Following his graduation, Dr. Adkins did his internship at Naval Medical Center Portsmouth. He completed the Navy's diving medicine program and was eventually stationed with a SEAL team in Hawaii. Dr. Adkins functioned as the primary care provider for members of the SEAL unit and their families. Additionally, after training to become a diving medical officer and a hyperbaric medical officer, he deployed with the SEALs on submarines. During these missions, Dr. Adkins tracked the SEAL's dive profiles and treated conditions requiring hyperbaric therapy, such as air embolisms.
After four years serving as a diving medical officer for the SEAL command, Dr. Adkins completed his civilian neurosurgical residency at MedStar Georgetown University Hospital. A fellowship in neurosurgery with a focus in complex spinal conditions followed at the University of Washington, Seattle. "I'd gotten a lot of exposure to neurosurgical spinal procedures and minimally invasive spinal procedures, but my fellowship was actually an orthopedic fellowship," Dr. Adkins says. "I gained a lot of experience in the surgical management of conditions that are traditionally managed by orthopedic surgeons, such as spinal deformities, scoliosis and other large spinal corrections."
Dr. Adkins is originally from the Hampton Roads area. When he saw a Sentara posting for a complex spine surgeon, he decided to apply. He was already familiar with the Sentara name and the hospital - Sentara Norfolk General Hospital - was in his hometown. The job was also near a beach, something he'd come to love after his time in Hawaii. And Sentara checked off the boxes he wanted for his career. The hospital was a Level 1 trauma center with a stroke program and strong commitment to top-quality neurology care.
"Not only was Sentara offering all the things I was looking for, Sentara was home," Dr. Adkins says. "When I applied, I was thinking I already knew the area and I could go back and be near my family and friends. It's really been fantastic."
At Sentara Neurosurgery Specialists, Dr. Adkins specializes in degenerative spinal disease with minimally invasive solutions, which allow for smaller incisions, less blood loss, and faster recovery times. For more complex problems such as tumors or deformities he utilizes a combination of open and minimally invasive techniques to find the best solution for an individual's problem. He also has expertise in skill based tumor surgery and peripheral nerve disorders.
Dr. Adkins serves on various Sentara committees and directs the Sentara Spine Center at Sentara Norfolk General Hospital. As director, he meets monthly with administrators and the heads of nursing and physical therapy to discuss patient volume, complication rates and staffing needs. Together, they identify ways to enhance the patient experience. He has been named as a Top Doc by Coastal Virginia Magazine five years in a row (2018-2022).
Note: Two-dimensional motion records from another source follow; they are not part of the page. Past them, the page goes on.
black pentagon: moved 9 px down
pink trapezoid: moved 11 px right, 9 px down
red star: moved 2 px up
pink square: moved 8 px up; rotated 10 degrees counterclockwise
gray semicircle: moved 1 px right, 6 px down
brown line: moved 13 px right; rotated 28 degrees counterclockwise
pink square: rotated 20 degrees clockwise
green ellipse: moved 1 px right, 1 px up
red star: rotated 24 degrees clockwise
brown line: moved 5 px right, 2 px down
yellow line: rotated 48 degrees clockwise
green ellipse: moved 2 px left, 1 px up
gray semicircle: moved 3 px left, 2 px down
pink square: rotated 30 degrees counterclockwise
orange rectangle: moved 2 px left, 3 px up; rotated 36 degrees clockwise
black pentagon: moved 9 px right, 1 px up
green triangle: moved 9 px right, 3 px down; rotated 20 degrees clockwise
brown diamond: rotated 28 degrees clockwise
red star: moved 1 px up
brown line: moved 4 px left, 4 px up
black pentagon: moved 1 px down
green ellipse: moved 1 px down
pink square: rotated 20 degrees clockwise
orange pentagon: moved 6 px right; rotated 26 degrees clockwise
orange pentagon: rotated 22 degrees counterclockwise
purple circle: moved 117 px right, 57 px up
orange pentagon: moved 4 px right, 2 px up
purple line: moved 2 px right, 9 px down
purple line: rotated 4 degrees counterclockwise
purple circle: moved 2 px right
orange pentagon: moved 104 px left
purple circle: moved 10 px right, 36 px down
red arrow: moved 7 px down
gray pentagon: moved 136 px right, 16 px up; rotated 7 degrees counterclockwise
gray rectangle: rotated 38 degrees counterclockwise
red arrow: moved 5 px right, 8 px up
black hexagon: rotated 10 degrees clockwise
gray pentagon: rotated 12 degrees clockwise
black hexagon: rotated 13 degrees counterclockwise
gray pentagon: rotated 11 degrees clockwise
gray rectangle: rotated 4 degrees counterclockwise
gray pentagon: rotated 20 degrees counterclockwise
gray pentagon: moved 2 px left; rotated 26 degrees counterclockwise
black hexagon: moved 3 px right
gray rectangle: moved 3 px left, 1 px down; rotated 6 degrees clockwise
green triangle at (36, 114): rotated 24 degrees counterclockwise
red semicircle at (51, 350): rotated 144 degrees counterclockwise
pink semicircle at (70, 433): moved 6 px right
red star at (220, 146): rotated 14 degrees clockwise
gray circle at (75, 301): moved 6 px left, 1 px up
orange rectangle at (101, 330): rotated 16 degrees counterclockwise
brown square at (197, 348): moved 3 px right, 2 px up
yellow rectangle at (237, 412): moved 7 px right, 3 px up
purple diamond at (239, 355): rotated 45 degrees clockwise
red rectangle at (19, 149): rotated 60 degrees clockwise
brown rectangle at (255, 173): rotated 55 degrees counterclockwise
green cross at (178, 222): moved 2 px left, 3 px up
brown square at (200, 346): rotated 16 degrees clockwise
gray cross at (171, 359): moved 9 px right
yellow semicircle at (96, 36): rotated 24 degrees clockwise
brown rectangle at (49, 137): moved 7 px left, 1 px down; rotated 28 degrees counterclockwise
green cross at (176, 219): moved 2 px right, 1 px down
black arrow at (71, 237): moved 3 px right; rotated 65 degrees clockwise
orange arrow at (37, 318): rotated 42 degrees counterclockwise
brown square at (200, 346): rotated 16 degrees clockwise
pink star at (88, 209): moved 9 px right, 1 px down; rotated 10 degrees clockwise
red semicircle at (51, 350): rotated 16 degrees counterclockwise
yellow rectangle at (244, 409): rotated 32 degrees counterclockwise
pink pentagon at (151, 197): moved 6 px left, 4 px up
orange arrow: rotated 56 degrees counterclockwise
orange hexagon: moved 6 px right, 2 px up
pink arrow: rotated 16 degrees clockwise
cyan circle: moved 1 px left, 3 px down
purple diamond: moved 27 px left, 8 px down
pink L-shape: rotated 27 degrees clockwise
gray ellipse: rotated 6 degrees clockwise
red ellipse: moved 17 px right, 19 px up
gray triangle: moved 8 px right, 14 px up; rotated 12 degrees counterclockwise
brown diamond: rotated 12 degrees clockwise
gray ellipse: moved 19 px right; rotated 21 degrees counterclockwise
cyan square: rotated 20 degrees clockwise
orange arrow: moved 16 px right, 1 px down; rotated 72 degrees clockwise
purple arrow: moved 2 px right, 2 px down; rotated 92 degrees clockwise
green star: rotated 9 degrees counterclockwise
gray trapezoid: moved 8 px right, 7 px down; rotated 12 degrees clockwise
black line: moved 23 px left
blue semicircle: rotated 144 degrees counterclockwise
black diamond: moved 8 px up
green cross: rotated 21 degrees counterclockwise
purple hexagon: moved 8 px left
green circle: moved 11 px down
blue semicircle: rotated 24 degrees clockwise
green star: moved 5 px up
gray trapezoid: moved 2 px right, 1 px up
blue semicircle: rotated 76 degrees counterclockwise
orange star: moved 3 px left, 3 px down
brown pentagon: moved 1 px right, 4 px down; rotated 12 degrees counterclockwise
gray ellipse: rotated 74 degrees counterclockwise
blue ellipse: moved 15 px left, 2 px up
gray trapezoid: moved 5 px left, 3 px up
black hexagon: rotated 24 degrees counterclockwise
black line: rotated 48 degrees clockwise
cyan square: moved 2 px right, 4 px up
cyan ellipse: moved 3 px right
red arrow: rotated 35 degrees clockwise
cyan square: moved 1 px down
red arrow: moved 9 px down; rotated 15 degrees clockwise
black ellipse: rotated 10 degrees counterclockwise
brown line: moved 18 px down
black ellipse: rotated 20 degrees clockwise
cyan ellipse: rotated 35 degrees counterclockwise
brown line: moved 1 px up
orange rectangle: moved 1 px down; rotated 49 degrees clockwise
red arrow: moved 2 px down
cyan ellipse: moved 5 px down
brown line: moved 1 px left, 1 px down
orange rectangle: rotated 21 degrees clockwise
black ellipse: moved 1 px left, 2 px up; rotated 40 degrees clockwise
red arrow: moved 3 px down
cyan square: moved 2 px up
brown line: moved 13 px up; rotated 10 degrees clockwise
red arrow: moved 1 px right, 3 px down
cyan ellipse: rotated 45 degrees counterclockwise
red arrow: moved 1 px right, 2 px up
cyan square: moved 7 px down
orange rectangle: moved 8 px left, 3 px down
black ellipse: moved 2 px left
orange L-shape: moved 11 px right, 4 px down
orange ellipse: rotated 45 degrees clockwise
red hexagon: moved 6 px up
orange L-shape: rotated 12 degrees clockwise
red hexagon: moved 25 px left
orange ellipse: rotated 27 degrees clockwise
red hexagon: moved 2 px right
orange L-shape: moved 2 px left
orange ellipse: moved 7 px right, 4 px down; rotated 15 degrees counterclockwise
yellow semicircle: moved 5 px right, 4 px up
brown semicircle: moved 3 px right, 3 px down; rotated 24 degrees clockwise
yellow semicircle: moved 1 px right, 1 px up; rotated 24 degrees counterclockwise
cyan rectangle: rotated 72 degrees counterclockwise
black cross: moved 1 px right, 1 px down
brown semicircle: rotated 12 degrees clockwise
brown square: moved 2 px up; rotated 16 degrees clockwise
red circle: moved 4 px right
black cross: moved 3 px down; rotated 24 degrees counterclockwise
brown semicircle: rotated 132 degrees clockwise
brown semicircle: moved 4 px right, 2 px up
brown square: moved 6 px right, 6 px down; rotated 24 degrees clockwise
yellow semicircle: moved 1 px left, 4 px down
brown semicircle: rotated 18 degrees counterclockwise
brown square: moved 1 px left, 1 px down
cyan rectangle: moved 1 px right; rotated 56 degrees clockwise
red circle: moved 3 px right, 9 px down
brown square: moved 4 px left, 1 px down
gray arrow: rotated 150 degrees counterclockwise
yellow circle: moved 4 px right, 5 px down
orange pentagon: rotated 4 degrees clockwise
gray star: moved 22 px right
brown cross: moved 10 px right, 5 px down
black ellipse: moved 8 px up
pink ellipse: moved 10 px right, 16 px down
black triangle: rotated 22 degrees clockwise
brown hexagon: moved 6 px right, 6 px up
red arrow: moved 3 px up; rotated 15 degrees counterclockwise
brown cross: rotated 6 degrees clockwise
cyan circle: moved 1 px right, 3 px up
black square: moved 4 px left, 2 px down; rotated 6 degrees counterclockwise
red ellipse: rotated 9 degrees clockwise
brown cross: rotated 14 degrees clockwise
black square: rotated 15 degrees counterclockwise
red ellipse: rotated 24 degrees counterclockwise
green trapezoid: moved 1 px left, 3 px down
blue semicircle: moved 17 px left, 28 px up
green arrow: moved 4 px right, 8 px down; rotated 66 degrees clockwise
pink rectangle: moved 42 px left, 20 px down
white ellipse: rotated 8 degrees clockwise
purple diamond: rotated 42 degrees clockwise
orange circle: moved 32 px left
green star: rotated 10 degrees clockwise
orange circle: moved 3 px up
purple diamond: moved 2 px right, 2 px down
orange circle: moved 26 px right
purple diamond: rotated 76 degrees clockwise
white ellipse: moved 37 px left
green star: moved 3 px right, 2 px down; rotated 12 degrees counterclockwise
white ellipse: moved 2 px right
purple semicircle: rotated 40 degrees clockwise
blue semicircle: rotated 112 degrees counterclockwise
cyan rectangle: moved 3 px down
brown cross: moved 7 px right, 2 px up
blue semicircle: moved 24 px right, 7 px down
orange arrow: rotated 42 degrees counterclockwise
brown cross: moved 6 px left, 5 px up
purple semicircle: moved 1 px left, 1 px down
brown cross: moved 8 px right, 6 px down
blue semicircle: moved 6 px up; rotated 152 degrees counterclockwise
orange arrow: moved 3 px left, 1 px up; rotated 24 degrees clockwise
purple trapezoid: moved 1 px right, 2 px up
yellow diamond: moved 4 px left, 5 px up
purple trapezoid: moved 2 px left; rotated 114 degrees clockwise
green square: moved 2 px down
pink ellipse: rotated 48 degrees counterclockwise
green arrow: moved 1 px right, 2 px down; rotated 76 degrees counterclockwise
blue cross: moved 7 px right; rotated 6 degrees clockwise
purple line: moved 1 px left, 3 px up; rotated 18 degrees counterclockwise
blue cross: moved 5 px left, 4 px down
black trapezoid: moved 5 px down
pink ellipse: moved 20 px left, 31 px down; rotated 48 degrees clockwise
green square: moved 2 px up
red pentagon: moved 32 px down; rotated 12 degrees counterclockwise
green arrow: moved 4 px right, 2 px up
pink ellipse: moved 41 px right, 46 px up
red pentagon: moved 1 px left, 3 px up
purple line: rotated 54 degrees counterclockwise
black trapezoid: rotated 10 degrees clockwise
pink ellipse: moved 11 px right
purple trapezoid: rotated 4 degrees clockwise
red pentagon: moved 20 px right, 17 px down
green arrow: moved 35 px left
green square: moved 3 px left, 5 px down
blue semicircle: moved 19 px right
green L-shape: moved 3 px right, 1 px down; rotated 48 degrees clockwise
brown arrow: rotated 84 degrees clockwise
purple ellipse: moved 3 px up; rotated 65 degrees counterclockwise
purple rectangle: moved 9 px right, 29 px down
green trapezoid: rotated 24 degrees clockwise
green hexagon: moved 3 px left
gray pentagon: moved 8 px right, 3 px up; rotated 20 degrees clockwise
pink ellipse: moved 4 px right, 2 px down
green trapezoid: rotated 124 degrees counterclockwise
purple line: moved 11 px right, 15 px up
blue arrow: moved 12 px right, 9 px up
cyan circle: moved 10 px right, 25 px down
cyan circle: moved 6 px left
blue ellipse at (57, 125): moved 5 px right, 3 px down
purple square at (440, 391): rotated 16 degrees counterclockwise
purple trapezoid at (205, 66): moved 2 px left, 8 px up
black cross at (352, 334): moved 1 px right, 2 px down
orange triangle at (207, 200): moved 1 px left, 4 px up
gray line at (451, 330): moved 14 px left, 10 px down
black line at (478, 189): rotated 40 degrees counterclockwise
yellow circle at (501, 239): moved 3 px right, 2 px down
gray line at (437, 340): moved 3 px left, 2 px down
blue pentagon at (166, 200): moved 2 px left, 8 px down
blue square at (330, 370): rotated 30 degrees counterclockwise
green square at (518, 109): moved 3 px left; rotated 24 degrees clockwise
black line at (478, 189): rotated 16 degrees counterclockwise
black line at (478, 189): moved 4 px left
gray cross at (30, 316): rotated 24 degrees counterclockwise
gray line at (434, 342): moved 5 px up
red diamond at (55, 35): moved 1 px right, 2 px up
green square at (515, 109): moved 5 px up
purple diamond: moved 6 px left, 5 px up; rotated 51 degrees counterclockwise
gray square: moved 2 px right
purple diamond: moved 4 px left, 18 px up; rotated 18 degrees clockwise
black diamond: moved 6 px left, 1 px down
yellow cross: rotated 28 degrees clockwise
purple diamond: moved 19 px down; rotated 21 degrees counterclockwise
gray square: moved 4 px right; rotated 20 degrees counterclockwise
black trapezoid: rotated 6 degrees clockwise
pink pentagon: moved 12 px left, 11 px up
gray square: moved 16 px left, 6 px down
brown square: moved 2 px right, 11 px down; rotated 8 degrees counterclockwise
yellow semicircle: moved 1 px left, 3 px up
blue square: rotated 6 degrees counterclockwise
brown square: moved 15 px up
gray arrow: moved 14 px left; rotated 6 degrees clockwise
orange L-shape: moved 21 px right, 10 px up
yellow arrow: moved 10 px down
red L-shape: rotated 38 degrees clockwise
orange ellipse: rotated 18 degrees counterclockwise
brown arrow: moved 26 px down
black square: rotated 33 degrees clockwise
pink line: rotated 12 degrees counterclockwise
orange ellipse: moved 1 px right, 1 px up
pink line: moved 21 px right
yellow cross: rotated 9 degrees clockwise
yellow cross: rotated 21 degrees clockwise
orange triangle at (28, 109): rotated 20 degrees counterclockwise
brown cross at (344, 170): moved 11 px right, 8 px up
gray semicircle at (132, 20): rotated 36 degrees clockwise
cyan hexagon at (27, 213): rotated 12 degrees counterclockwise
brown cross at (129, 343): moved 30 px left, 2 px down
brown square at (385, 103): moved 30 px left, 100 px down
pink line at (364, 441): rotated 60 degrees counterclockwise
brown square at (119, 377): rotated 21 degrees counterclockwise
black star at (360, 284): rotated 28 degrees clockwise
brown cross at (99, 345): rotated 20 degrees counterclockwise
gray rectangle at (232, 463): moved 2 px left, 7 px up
Dr. Adkins strongly believes in giving back to the community and teaching the next generation of neurosurgeons. He is on faculty at Eastern Virginia Medical School (EVMS) and is the chapter sponsor of the American Association of Neurological Surgeons student interest group. Medical students with an interest in neurosurgery also rotate with Dr. Adkins. Finally, he is part of an outreach program at William & Mary for premed students who are interested in learning more about medicine, surgery and neurosurgery.
Despite those commitments, Dr. Adkins finds the time his patients need for top care.
"I love to teach and pass on knowledge - I love mentoring medical students who are interested in neurosurgery," he says. "But the most rewarding part of my job is patient care. To take a patient who has a problem, operate on them and have them get better is the most rewarding thing I do."